英語のpoison(ポイズン)は,日本語では『毒』と訳されますが,venom(ベノム)という語も同様に『毒』と訳されます。これは,日本語の『毒』はからだに悪い化学物質全般を広く表すのに対し,ポイズンは“接触するなどして体内に取り入れることで作用する毒”で,ベノムは“キバや針などで体内に送りこまれることで作用する毒”という違いがあるからです。そのため,毒ヘビを表すときにはベノムの語が正しい※のですが,『ポイズン』をもつめずらしいヘビが日本に暮らしています。
本州や四国,九州に分布するヤマカガシは,ポイズンとベノムの両方をもつ,日本固有のヘビです。他の毒ヘビのように,キバから毒を送りこめることに加え,毒をもつカエルを食べることで,その毒の成分を体内に蓄積し,首元の毒腺から分泌して防御に利用しています。この毒は,からだを活発に動かすことができない低温時にも,捕食者を寄せつけない効果があります。攻守に隙がありません。これらの毒は非常に強く,人体に対しても効果があり,日本国内では1917年以降,29件の咬傷例が報告されています。死亡に至るケースは稀なものの,出血や,血液が固まる作用が阻害されるなどの症状が起こることが知られています。

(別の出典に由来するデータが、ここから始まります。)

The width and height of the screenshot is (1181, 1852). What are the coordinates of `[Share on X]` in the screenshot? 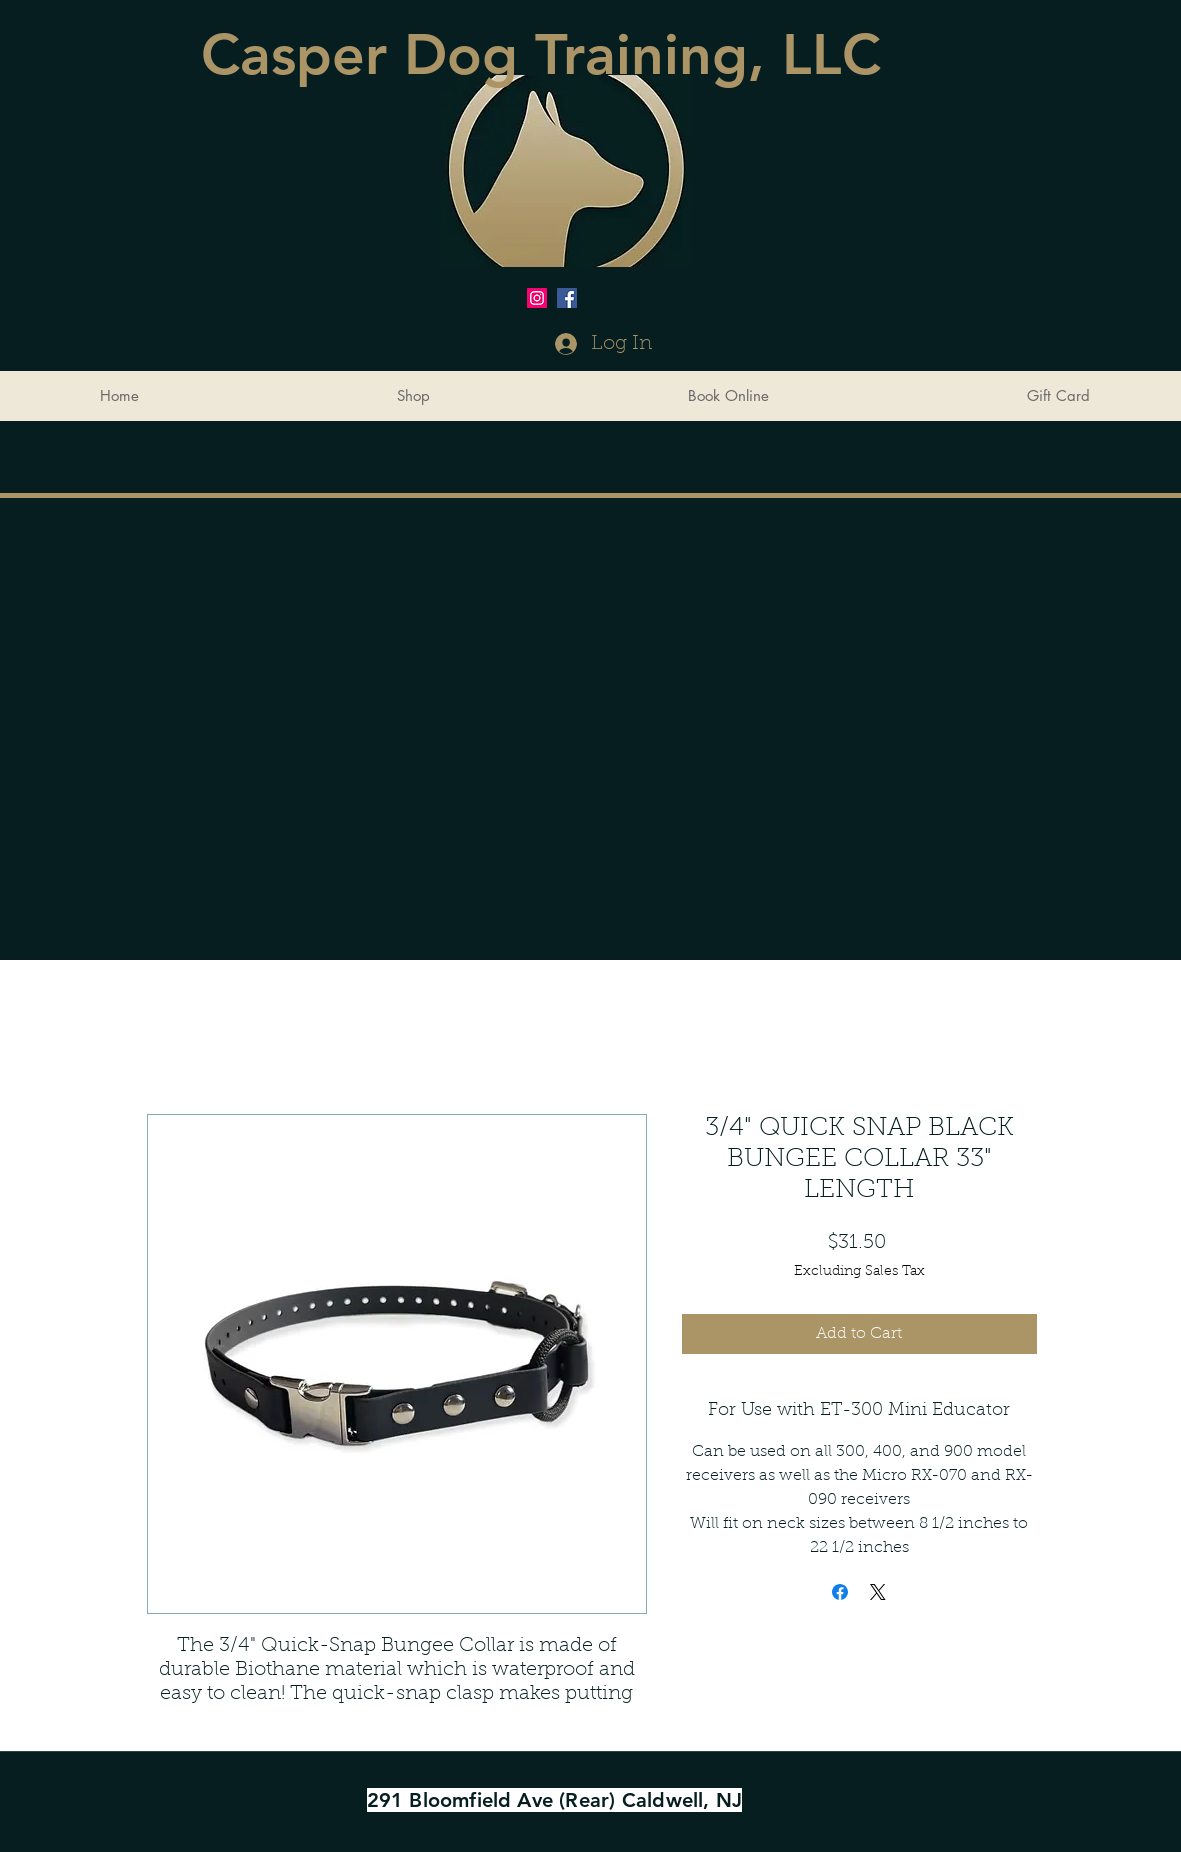 It's located at (878, 1592).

このようなポイズン+ベノムの『二重』の毒をもつヘビは,ヤマカガシに近いなかまで数種類が見つかっていますが,世界中で4000をこえるヘビの中でも非常に希少な存在です。
※生物学的には明確な違いがあるものの,一般には厳密に区別されておらず,毒ヘビを“poisonous snake”と表すこともできる。